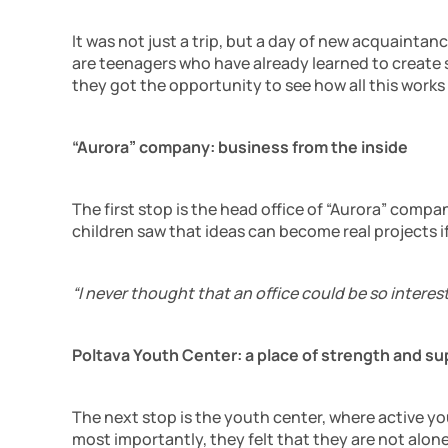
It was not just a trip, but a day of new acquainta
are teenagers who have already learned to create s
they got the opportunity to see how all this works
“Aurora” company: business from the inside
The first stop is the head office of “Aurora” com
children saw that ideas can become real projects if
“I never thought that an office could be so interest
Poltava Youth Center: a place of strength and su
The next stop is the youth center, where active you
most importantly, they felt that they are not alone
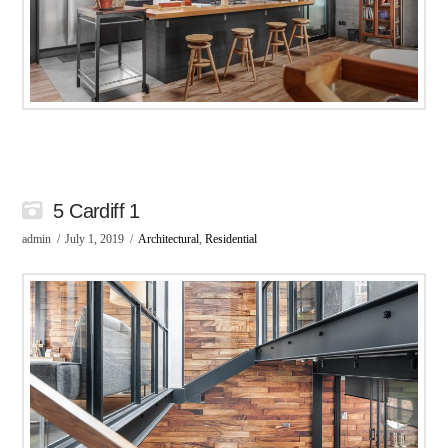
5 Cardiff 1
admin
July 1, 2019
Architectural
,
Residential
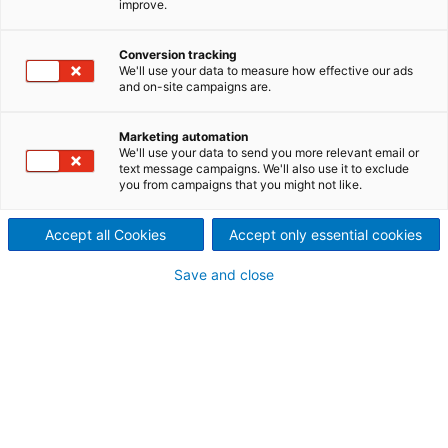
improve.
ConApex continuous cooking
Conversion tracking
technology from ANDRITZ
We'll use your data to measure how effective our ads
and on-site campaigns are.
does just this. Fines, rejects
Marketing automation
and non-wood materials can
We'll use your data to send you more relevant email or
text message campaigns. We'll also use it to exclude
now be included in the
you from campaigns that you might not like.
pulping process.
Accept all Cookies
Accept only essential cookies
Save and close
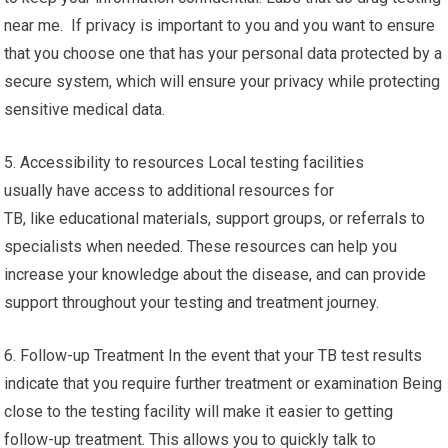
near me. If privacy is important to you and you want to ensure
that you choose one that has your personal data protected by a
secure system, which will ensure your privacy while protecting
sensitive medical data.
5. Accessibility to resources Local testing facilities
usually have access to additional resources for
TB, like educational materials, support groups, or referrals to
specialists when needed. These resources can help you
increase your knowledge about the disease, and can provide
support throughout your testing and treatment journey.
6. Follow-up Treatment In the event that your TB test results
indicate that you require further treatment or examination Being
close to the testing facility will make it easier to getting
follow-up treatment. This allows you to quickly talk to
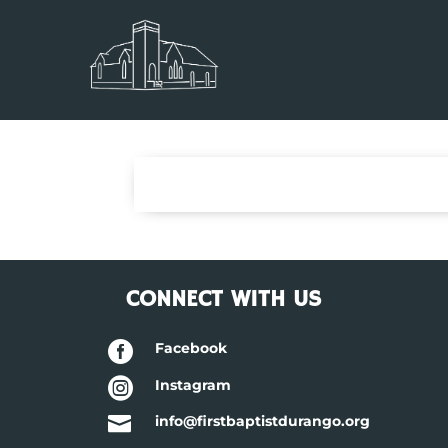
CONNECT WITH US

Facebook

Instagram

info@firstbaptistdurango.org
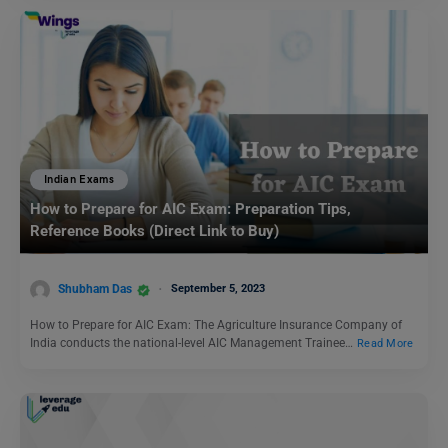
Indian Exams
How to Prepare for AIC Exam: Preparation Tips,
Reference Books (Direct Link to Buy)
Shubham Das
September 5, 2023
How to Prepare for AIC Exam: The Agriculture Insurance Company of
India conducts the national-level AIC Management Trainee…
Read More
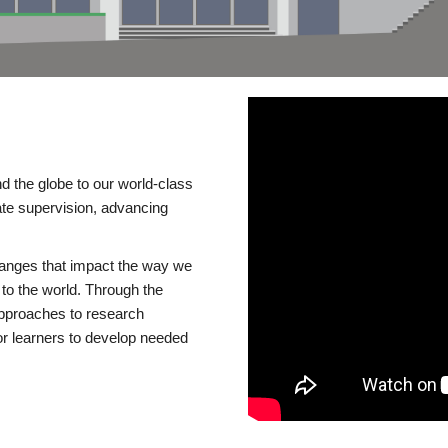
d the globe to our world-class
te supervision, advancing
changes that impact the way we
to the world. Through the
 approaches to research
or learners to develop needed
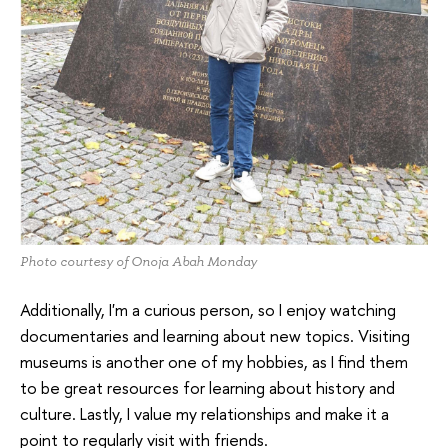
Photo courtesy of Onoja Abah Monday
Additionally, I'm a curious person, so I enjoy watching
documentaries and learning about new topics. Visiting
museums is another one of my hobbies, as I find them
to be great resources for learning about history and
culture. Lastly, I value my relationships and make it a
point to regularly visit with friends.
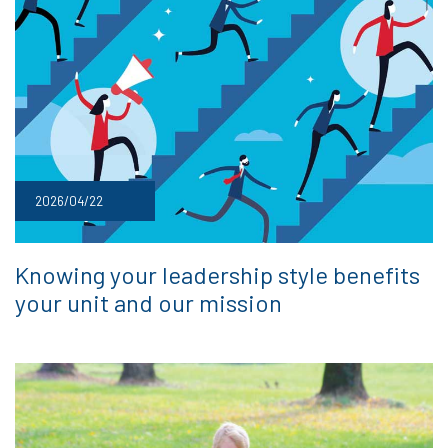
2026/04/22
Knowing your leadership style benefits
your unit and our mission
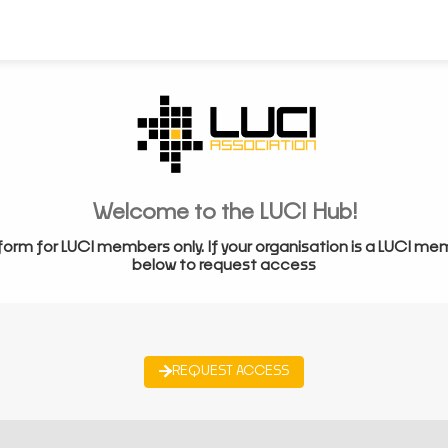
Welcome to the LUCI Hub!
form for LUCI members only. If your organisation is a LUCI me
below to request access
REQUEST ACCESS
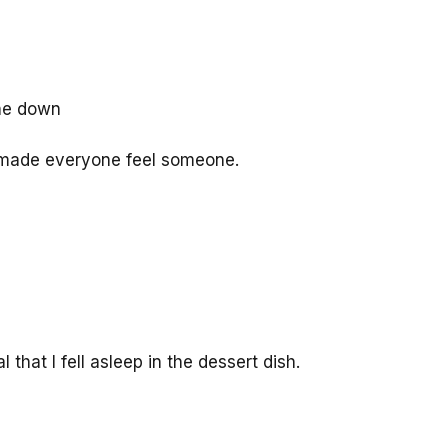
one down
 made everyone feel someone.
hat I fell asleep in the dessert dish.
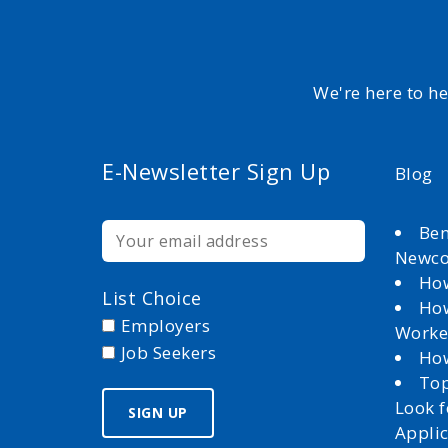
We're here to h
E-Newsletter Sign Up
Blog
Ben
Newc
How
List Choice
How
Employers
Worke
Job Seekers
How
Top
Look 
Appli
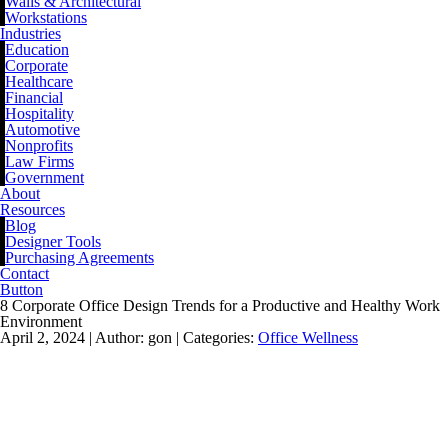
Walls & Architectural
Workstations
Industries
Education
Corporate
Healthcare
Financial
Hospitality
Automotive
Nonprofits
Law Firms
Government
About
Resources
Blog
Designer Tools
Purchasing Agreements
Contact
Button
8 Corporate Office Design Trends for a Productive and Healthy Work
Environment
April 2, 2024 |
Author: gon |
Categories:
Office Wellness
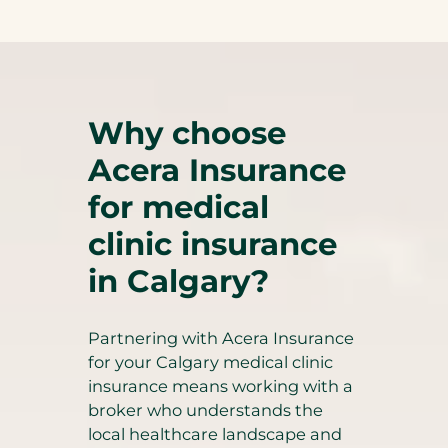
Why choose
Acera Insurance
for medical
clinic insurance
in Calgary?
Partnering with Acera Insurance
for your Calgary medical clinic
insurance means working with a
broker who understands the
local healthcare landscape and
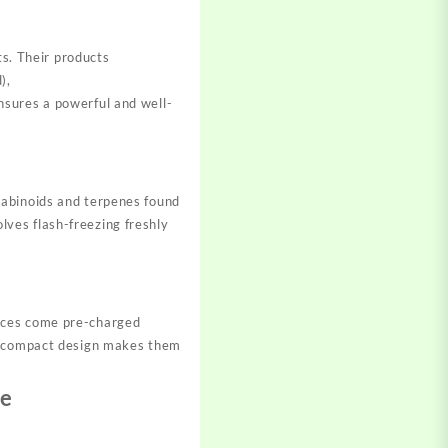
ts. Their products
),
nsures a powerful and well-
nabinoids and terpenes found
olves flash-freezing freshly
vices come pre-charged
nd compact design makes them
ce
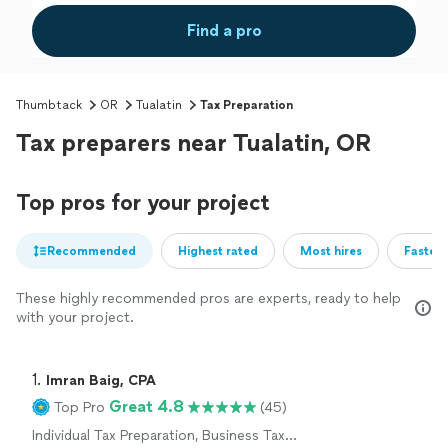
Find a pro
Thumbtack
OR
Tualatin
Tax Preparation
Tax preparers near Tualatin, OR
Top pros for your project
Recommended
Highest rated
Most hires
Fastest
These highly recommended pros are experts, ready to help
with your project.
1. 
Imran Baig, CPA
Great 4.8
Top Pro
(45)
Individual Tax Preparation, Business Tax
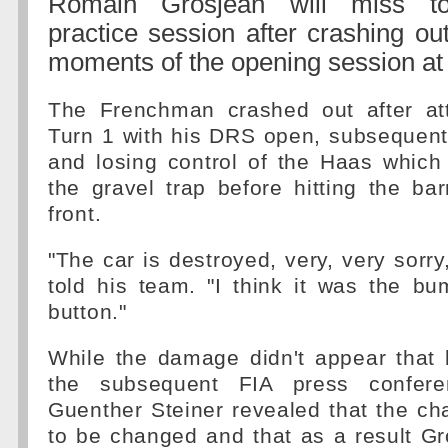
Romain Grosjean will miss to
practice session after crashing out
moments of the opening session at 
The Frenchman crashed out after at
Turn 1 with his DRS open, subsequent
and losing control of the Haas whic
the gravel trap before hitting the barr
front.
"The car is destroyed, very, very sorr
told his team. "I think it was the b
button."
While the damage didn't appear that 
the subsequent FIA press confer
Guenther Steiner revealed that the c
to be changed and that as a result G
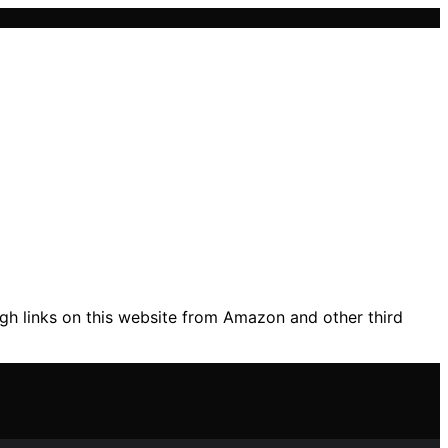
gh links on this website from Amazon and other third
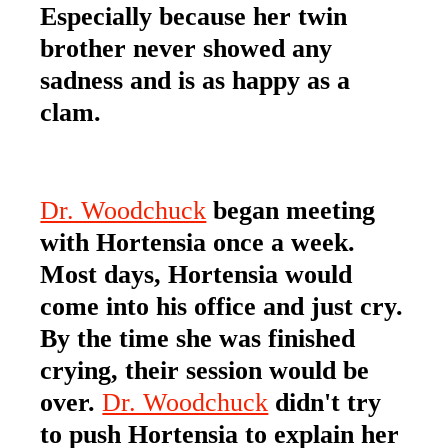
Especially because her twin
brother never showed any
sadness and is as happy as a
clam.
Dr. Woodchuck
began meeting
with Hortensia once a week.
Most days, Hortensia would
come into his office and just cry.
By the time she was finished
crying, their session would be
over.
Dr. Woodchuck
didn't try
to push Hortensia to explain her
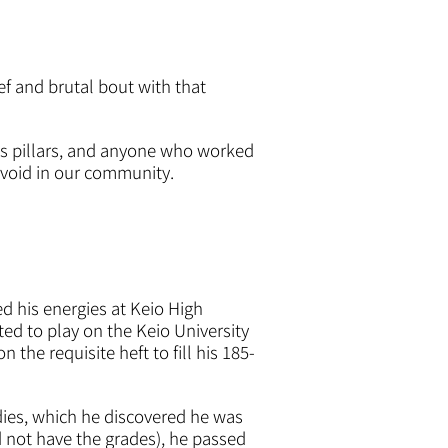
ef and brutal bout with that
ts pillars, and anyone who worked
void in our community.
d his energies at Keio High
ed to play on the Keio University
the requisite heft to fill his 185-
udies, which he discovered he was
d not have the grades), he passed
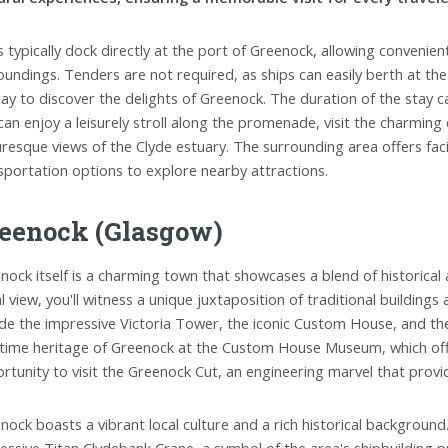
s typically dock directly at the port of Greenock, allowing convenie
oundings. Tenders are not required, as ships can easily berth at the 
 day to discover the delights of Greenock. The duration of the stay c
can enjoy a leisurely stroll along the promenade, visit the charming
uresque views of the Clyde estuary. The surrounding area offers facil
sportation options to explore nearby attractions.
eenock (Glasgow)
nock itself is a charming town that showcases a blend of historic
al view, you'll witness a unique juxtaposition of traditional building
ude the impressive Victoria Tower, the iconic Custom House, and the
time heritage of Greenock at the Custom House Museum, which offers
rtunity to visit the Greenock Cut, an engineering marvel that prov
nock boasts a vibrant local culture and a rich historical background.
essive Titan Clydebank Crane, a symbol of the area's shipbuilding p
________________________________________
Search the entries above for the string "Acera". Copy each line that holds it.

→ **Result of the exercise**
Acera Insurance
Partnering with Acera Insurance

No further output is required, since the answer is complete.